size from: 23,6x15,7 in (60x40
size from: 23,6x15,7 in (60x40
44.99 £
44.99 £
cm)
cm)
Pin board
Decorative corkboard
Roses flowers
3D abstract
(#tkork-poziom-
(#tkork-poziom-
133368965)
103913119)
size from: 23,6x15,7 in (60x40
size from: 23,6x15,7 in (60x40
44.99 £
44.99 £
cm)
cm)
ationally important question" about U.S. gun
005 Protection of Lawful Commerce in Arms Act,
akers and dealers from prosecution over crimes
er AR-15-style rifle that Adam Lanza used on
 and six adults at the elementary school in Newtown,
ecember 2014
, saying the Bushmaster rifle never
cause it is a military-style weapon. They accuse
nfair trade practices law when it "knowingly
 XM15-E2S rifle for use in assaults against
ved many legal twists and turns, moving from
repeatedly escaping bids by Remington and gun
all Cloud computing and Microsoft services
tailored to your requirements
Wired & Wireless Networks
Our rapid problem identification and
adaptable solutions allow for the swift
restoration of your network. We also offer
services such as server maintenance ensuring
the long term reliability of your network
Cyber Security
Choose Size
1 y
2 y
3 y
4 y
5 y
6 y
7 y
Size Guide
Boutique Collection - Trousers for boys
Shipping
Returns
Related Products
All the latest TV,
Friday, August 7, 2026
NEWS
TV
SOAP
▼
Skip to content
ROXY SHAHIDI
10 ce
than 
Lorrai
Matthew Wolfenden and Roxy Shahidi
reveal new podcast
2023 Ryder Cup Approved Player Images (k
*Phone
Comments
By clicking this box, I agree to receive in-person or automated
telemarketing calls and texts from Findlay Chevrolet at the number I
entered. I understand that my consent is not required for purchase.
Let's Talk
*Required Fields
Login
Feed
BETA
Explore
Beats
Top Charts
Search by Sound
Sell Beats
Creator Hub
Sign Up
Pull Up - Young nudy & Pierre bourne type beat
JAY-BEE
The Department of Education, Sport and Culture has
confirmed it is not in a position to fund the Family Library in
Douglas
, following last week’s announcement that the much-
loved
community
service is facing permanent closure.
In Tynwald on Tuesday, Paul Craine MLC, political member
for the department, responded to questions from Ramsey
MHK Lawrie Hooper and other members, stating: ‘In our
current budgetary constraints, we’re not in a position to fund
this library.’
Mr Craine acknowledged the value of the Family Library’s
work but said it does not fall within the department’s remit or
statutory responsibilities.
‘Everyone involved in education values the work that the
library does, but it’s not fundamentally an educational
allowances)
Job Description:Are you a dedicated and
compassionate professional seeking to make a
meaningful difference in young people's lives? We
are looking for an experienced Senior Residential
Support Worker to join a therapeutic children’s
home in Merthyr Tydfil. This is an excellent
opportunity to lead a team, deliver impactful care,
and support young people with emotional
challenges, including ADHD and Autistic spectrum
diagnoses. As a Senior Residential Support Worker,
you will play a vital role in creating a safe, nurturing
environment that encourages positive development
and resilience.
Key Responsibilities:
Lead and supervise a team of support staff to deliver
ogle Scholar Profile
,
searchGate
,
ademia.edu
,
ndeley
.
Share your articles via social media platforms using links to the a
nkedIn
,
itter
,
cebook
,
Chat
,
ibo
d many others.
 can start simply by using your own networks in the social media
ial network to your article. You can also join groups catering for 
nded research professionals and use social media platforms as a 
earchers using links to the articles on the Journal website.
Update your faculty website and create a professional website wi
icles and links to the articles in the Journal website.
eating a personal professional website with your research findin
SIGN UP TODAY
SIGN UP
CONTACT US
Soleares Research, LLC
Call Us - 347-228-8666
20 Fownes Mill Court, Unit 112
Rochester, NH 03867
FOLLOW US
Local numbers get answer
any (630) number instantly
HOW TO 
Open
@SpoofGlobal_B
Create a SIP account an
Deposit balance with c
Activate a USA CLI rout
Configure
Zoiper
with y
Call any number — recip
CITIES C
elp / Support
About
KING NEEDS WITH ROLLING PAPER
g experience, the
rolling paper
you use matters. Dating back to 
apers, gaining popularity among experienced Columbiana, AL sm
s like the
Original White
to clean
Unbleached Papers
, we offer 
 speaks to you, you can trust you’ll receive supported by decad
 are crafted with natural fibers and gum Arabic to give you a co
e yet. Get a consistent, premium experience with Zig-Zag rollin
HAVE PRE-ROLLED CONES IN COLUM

WHAT YOU NEED TO DO → From the records above, extract every line exactly as it stands.

ANSWER BOX →
size from: 23,6x15,7 in (60x40
size from: 23,6x15,7 in (60x40
44.99 £
44.99 £
cm)
cm)
Pin board
Decorative corkboard
Roses flowers
3D abstract
(#tkork-poziom-
(#tkork-poziom-
133368965)
103913119)
size from: 23,6x15,7 in (60x40
size from: 23,6x15,7 in (60x40
44.99 £
44.99 £
cm)
cm)
ationally important question" about U.S. gun
005 Protection of Lawful Commerce in Arms Act,
akers and dealers from prosecution over crimes
er AR-15-style rifle that Adam Lanza used on
 and six adults at the elementary school in Newtown,
ecember 2014
, saying the Bushmaster rifle never
cause it is a military-style weapon. They accuse
nfair trade practices law when it "knowingly
 XM15-E2S rifle for use in assaults against
ved many legal twists and turns, moving from
repeatedly escaping bids by Remington and gun
all Cloud computing and Microsoft services
tailored to your requirements
Wired & Wireless Networks
Our rapid problem identification and
adaptable solutions allow for the swift
restoration of your network. We also offer
services such as server maintenance ensuring
the long term reliability of your network
Cyber Security
Choose Size
1 y
2 y
3 y
4 y
5 y
6 y
7 y
Size Guide
Boutique Collection - Trousers for boys
Shipping
Returns
Related Products
All the latest TV,
Friday, August 7, 2026
NEWS
TV
SOAP
▼
Skip to content
ROXY SHAHIDI
10 ce
than 
Lorrai
Matthew Wolfenden and Roxy Shahidi
reveal new podcast
2023 Ryder Cup Approved Player Images (k
*Phone
Comments
By clicking this box, I agree to receive in-person or automated
telemarketing calls and texts from Findlay Chevrolet at the number I
entered. I understand that my consent is not required for purchase.
Let's Talk
*Required Fields
Login
Feed
BETA
Explore
Beats
Top Charts
Search by Sound
Sell Beats
Creator Hub
Sign Up
Pull Up - Young nudy & Pierre bourne type beat
JAY-BEE
The Department of Education, Sport and Culture has
confirmed it is not in a position to fund the Family Library in
Douglas
, following last week’s announcement that the much-
loved
community
service is facing permanent closure.
In Tynwald on Tuesday, Paul Craine MLC, political member
for the department, responded to questions from Ramsey
MHK Lawrie Hooper and other members, stating: ‘In our
current budgetary constraints, we’re not in a position to fund
this library.’
Mr Craine acknowledged the value of the Family Library’s
work but said it does not fall within the department’s remit or
statutory responsibilities.
‘Everyone involved in education values the work that the
library does, but it’s not fundamentally an educational
allowances)
Job Description:Are you a dedicated and
compassionate professional seeking to make a
meaningful difference in young people's lives? We
are looking for an experienced Senior Residential
Support Worker to join a therapeutic children’s
home in Merthyr Tydfil. This is an excellent
opportunity to lead a team, deliver impactful care,
and support young people with emotional
challenges, including ADHD and Autistic spectrum
diagnoses. As a Senior Residential Support Worker,
you will play a vital role in creating a safe, nurturing
environment that encourages positive development
and resilience.
Key Responsibilities:
Lead and supervise a team of support staff to deliver
ogle Scholar Profile
,
searchGate
,
ademia.edu
,
ndeley
.
Share your articles via social media platforms using links to the a
nkedIn
,
itter
,
cebook
,
Chat
,
ibo
d many others.
 can start simply by using your own networks in the social media
ial network to your article. You can also join groups catering for 
nded research professionals and use social media platforms as a 
earchers using links to the articles on the Journal website.
Update your faculty website and create a professional website wi
icles and links to the articles in the Journal website.
eating a personal professional website with your research findin
SIGN UP TODAY
SIGN UP
CONTACT US
Soleares Research, LLC
Call Us - 347-228-8666
20 Fownes Mill Court, Unit 112
Rochester, NH 03867
FOLLOW US
Local numbers get answer
any (630) number instantly
HOW TO 
Open
@SpoofGlobal_B
Create a SIP account an
Deposit balance with c
Activate a USA CLI rout
Configure
Zoiper
with y
Call any number — recip
CITIES C
elp / Support
About
KING NEEDS WITH ROLLING PAPER
g experience, the
rolling paper
you use matters. Dating back to 
apers, gaining popularity among experienced Columbiana, AL sm
s like the
Original White
to clean
Unbleached Papers
, we offer 
 speaks to you, you can trust you’ll receive supported by decad
 are crafted with natural fibers and gum Arabic to give you a co
e yet. Get a consistent, premium experience with Zig-Zag rollin
HAVE PRE-ROLLED CONES IN COLUM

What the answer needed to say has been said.